On his death on Monday evening, prominent Nakuru businessman Said Abdallah Azubedi left behind an estate valued at over shs2 billion.
Nothing unusual here except that the 82-year-old shunned opulence and lived like a pauper in the sprawling Bondeni Slums.
He was content with a life so simple that he hardly stood out in crowds, often wearing regular outfits and open shoes.
County Governor Lee Kinyanjui aptly captured the widely known entrepreneur’s eccentric lifestyle when he eulogized him as ‘successful but quiet and ambitious but innocuous’.
The businessman popularly known as MzeeAzubedi owned several high rise residential properties in the posh Milimani estate.
Nevertheless he lived in a mud house in Bondeni, often mingling with his neighbours.
He astonished family, friends, and society in general by insisting on leading a lifestyle akin to a poverty-stricken person even as his portfolio of wealth grew in leaps and bounds over the years.
“Mr. Azubedi was a “humble and honest man who took great pride in his sweat,” stated the governor
Outpouring tributes from the residents, business community, politicians and religious leaders point to a man who despite his vast wealth was humble, philanthropic and content.
The trader with Yemeni roots arrived in Kenya in the late 1960s and set up shop in Bondeni slums.
He was a pioneer wholesaler and distributor in the area, serving small scale traders in estates including Kaloleni, Kivumbini, Langalanga, Shauri Yako and Paul Machanga.
“Mzee Azubedi died after a long illness at the Nairobi Hospital. May his soul rest in peace,” said Mr. Abdulkarim Omar, a longtime friend and neighbour of the businessman in Bondeni since the 1970s.
Though he owned a modern and well fitted business complex within the Central Business District, MzeeAzubedi operated from his humble downtown Tabaruk Cafe patronized by matatu crew and traders from the nearby Nakuru main market.
Though influential in his own right, MzeeAzubedi studiously avoided dabbling in politics particularly within Bondeni Slums and Nakuru Town East Constituency where the Muslim community holds a significant sway.
On the flipside the publicity shy businessman had a share of unsolicited limelight as he engaged in highly publicized litigations both civil and criminal in fighting off elements whom he said were bent on unscrupulously slicing off parts of his vast business empire.
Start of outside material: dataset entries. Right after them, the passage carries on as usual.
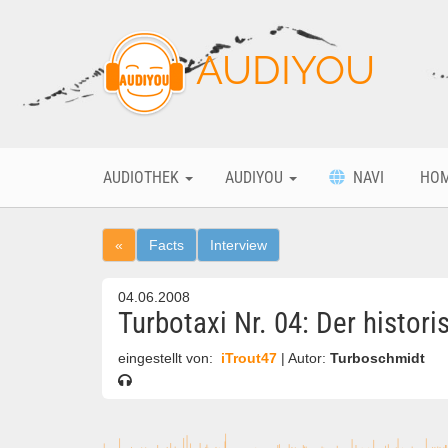
AUDIYOU
AUDIOTHEK
AUDIYOU
NAVI
HO
«
Facts
Interview
04.06.2008
Turbotaxi Nr. 04: Der histor
eingestellt von:
iTrout47
| Autor:
Turboschmidt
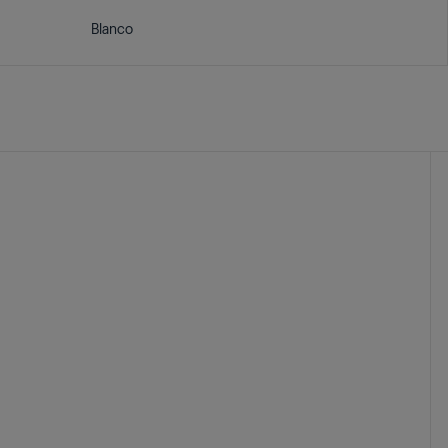
Blanco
“His routine was to wake up at dawn and be driven to this café where he would mingle freely with touts, street boys, traders and hawkers.
The café was only furnished with very basic necessities and did not have luxuries such as music or a television set,” said his long time driver only identified as Ali.
Despite owning a fleet of long distance haulers and trucks Azubedi retained a sentimental attachment to his 1971 Peugeot 504 Station Wagon which he dutifully serviced and maintained.
His close associates further revealed that the wealthy businessman bought and wore secondhand clothes.
In his stable were a chain of prime plots in Nakuru’s central business district, along Kenyatta Avenue and the main bus terminus.
MzeeAzubedi’s property inventory also encompassed residential and commercial premises in downtown Langalanga estate along Kanu Street.
Though not so generous to himself, he was reputedly generous and has been hailed for his contributions during Islamic events. He was known as a great benefactor during Iftars and Islamic holidays.
However, he was equally not so generous on giving interviews and having his pictures taken.
The trader will be buried today, Tuesday at the Bondeni Muslim Cemetery next to his business premises.
“Funeral prayers will be held at the Bondeni mosque during the 4pm prayers,” said Muslim leader FadhiiMsuri.
The tycoon is survived by his wife, several children and grandchildren.